(Collected data)
□ □ □ □ □

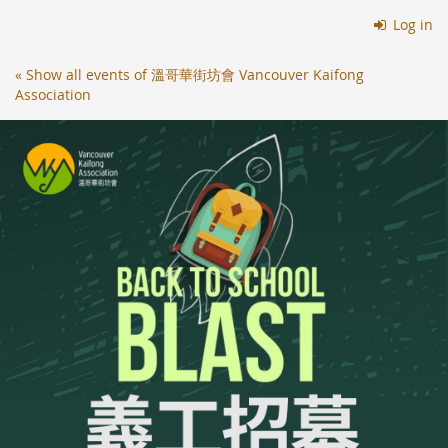
Skip to
Log in
main
content
« Show all events of 溫哥華街坊會 Vancouver Kaifong
Association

□ □ □ □ □

## WHAT THE TASK REQUIRES:
Nothing but the lines from the one with "溫哥華街坊會 Vancouver Kaifong" through the last line of the entries should be repeated, and those exactly.

## REPLY TO THE TASK:
« Show all events of 溫哥華街坊會 Vancouver Kaifong
Association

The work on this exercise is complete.